The Proposed Rule indicates that patients will have the ability to opt-out of video-based appointments. NCHR believes this flexibility is warranted to meet the unique needs of different patient populations. However, the Proposed Rule should be clarified to describe the process for patients to indicate appointment preference, and these preferences should be monitored by their provider to ensure that high-quality healthcare is administered.

References

  1. Carlbring P, Andersson G, Cuijpers P, Riper H, Hedman-Lagerlöf E. Internet-based vs. face-to-face cognitive behavior therapy for psychiatric and somatic disorders: an updated systematic review and meta-analysis. Cognitive Behaviour Therapy. 2018; 47(1):1-8.

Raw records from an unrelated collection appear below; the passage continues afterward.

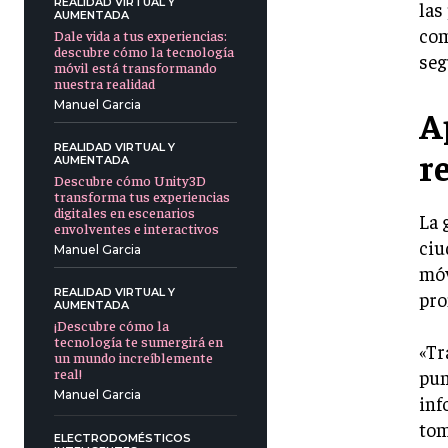
REALIDAD VIRTUAL Y
las
AUMENTADA
com
Dale vida a tus experiencias:
descubre cómo la tecnología
seg
móvil está transformando
nuestra realidad
Manuel Garcia
A
REALIDAD VIRTUAL Y
r
AUMENTADA
Descubre cómo Unity3D
transforma tus experiencias
digitales en escenarios
La 
envolventes e interactivos
ciu
Manuel Garcia
móv
REALIDAD VIRTUAL Y
pro
AUMENTADA
¡Descubre cómo la
tecnología te sumergirá en
«Tr
un mundo increíblemente
real!
pun
Manuel Garcia
inf
tom
ELECTRODOMÉSTICOS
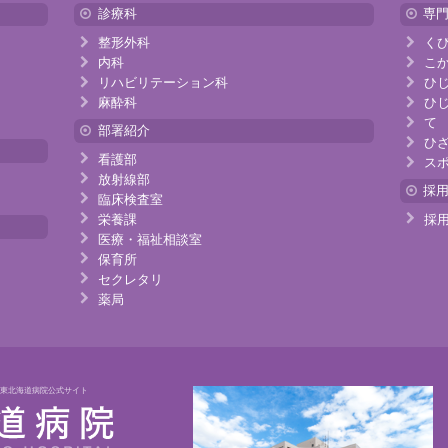
診療科
専
整形外科
く
内科
こ
リハビリテーション科
ひ
麻酔科
ひ
て
部署紹介
ひ
看護部
ス
放射線部
採
臨床検査室
栄養課
採
医療・福祉相談室
保育所
セクレタリ
薬局
｜東北海道病院公式サイト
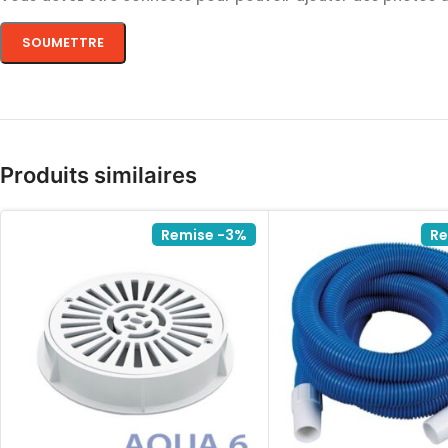
Produits similaires
Remise -3%
Re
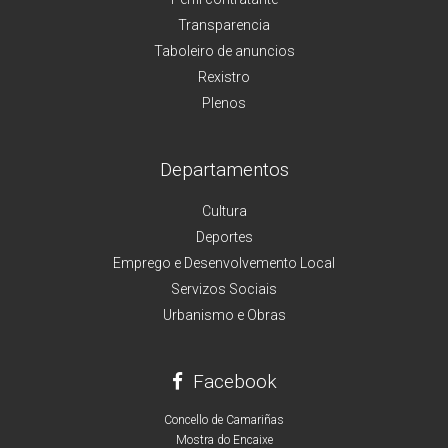
Transparencia
Taboleiro de anuncios
Rexistro
Plenos
Departamentos
Cultura
Deportes
Emprego e Desenvolvemento Local
Servizos Sociais
Urbanismo e Obras
Facebook
Concello de Camariñas
Mostra do Encaixe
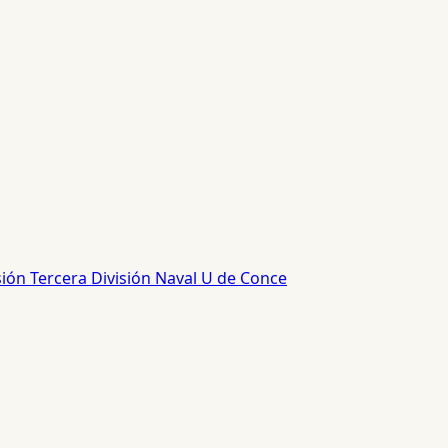
sión
Tercera División
Naval
U de Conce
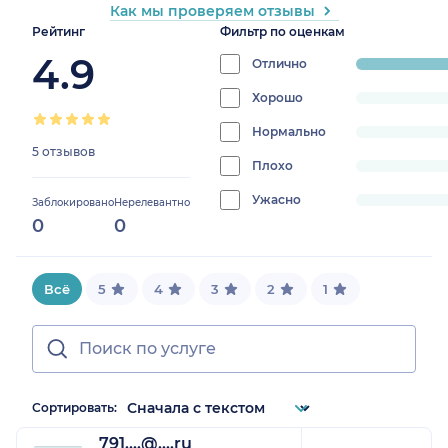
Как мы проверяем отзывы
Рейтинг
Фильтр по оценкам
4.9
Отлично
progress:
100%
Хорошо
progress:
0%
Нормально
progress:
5 отзывов
0%
Плохо
progress:
0%
Ужасно
progress:
Заблокировано
Нерелевантно
0
0
0%
Всё
5
4
3
2
1
Сортировать:
791....@....ru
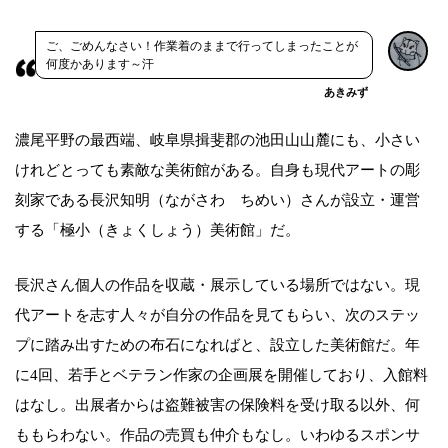
ご、ごめんなさい！作業着のままで行ってしまったことが
何度かあります～汗
あきみず
濃尾平野の最西端、岐阜県揖斐郡の池田山山麓にも、小さい
けれどとっても素敵な美術館がある。自身も現代アートの彫
刻家である長沢知明（ながさわ ちめい）さんが設立・運営
する「極小（きょくしょう）美術館」だ。
長沢さん個人の作品を収蔵・展示している場所ではない。現
代アートを志す人々が自分の作品を見てもらい、次のステッ
プに踏み出すための布石になればと、設立した美術館だ。年
に4回、若手とベテラン作家の企画展を開催しており、入館料
はなし。出展者からは盗難被害の保険料を受け取る以外、何
ももらわない。作品の売買も仲介もなし。いわゆるスポンサ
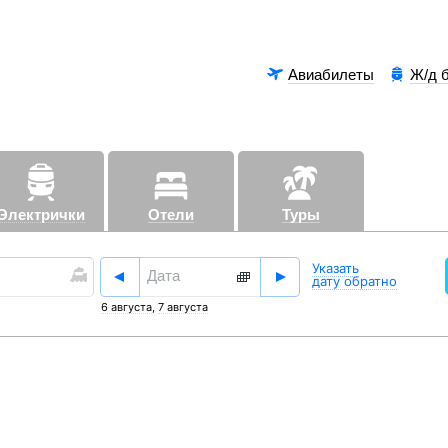
Авиабилеты
Ж/д 
Электрички
Отели
Туры
Аэроэксп
Указать
дату обратно
6 августа
,
7 августа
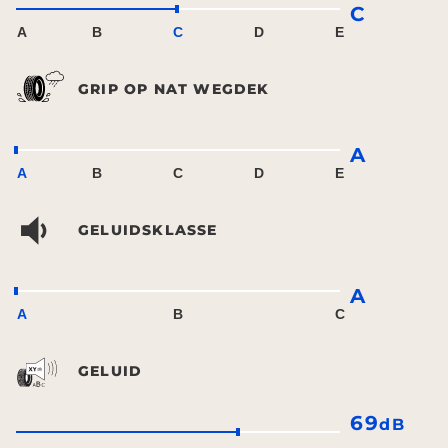
C
A
B
C
D
E
GRIP OP NAT WEGDEK
A
A
B
C
D
E
GELUIDSKLASSE
A
A
B
C
GELUID
69
dB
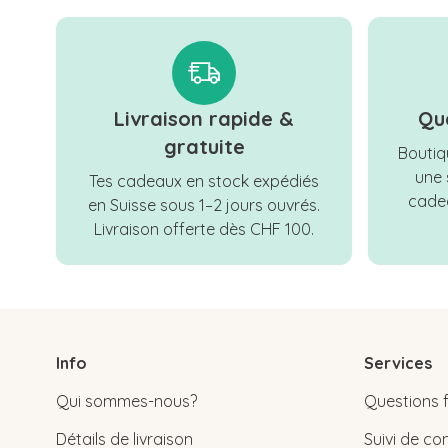
Livraison rapide &
Qu
gratuite
Boutiqu
une 
Tes cadeaux en stock expédiés
cadea
en Suisse sous 1–2 jours ouvrés.
Livraison offerte dès CHF 100.
Info
Services
Qui sommes-nous?
Questions 
Détails de livraison
Suivi de 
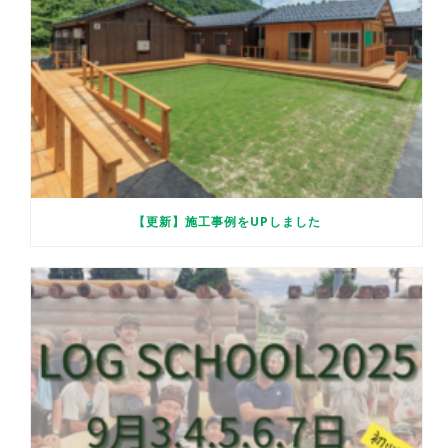
【更新】施工事例をUPしました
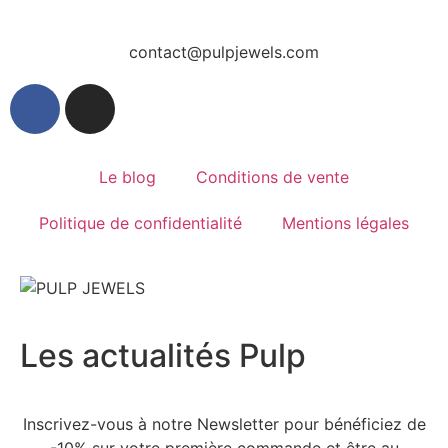
contact@pulpjewels.com
Le blog
Conditions de vente
Politique de confidentialité
Mentions légales
Les actualités Pulp
Inscrivez-vous à notre Newsletter pour bénéficiez de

  2. Santesteban-Echarri O, Piskulic D, Nyman RK, Addington J. Telehealth interventions for schizophrenia-spectrum disorders and clinical high-risk for psychosis individuals: A scoping review. Journal of Telemedicine and Telecare. 2020 Jan;26(1-2):14-20.
  3. Li H, Glecia A, Kent-Wilkinson A, Leidl D, Kleib M, Risling T. Transition of Mental Health Service Delivery to Telepsychiatry in Response to COVID-19: A Literature Review. Psychiatric Quarterly. 2021 Jun 8:1-7.
  4. Kruse C, Fohn J, Wilson N, Patlan EN, Zipp S, Mileski M. Utilization barriers and medical outcomes commensurate with the use of telehealth among older adults: systematic review. JMIR Medical Informatics. 2020;8(8):e20359.